October 31st, 2012 | 1 Comment | Categories: Musing on Music · New Music Strategies |

picture of money by Alejandro Jopia from Flickr, used under a CC license. Via Twitter, I just saw this article from The Atlantic Wire.

The headline reads “There’s No Money in Indie Music: Cat Power Is Broke”

As a pair of statements, the former supposedly being proved by the latter, it’s disingenuous nonsense – there’s clearly LOADS of money to be made from an indie record landing in the top 10… But there are some massive questions over why the artist who made the record isn’t getting enough of it to live on. This article answers pretty much none of those, so the ‘sky is falling’ conclusion encapsulated in the title is nonsense.

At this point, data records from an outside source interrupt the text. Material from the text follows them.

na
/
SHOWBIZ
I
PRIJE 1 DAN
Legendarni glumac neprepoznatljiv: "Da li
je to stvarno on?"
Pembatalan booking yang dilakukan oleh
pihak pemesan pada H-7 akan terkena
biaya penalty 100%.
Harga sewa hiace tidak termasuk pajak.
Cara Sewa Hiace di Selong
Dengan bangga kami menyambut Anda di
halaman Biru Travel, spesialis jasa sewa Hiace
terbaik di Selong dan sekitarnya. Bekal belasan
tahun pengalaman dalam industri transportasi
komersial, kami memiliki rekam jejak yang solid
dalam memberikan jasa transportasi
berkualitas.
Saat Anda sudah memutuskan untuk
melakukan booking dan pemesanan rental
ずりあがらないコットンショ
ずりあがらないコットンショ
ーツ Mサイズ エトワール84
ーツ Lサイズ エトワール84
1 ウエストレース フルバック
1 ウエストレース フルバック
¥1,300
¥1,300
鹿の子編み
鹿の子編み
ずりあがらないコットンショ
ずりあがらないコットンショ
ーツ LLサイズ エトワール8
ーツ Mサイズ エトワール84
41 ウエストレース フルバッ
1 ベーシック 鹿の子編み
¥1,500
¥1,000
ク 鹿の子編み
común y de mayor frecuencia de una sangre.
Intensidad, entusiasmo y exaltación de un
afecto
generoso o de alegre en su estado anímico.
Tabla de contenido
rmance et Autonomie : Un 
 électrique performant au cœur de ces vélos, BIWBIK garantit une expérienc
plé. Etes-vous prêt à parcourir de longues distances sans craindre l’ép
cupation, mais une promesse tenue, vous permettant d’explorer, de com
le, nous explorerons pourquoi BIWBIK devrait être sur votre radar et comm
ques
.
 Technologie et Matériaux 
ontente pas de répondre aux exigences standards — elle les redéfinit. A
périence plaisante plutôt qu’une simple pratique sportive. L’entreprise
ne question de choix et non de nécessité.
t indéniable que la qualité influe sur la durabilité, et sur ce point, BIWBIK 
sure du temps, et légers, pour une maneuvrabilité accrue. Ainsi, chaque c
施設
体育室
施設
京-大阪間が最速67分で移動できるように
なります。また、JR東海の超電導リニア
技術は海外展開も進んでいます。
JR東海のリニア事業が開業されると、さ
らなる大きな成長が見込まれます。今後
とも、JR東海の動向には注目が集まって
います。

What’s far more likely to be true is that ‘chart success’ costs more than it makes. The kind of marketing/promo push that any label does if that’s their target is so insanely expensive and wasteful, that there’s nothing left over to actually pay the artist. This too is conjecture, but it’s a darn sight more likely than the assertion that a record that lands in the US top 10 has made no money…

Those of us who value sustainability over the lottery of spending big to try and make it back on chart-style success just don’t spend that money in the first place. We rely on word of mouth, on slow growth and on the ability to keep making new music as our method for getting the word out and growing an audience. There’s nothing inevitable about the ‘need’ to spend ruinous amounts on radio pluggers, magazine ads, billboards, spotify ads, cover-mount CD promos… If you manage your own career, all of those things can be measured on their own merits per project, and the people who perform those services can be asked for some kind of evidence of ‘return on investment’ before working with them, …unless they are all ‘in house’ services provided by your label who bill you for them (meaning: recoup them from earnings on the record before you start getting any money from it) without asking for your agreement on any of it…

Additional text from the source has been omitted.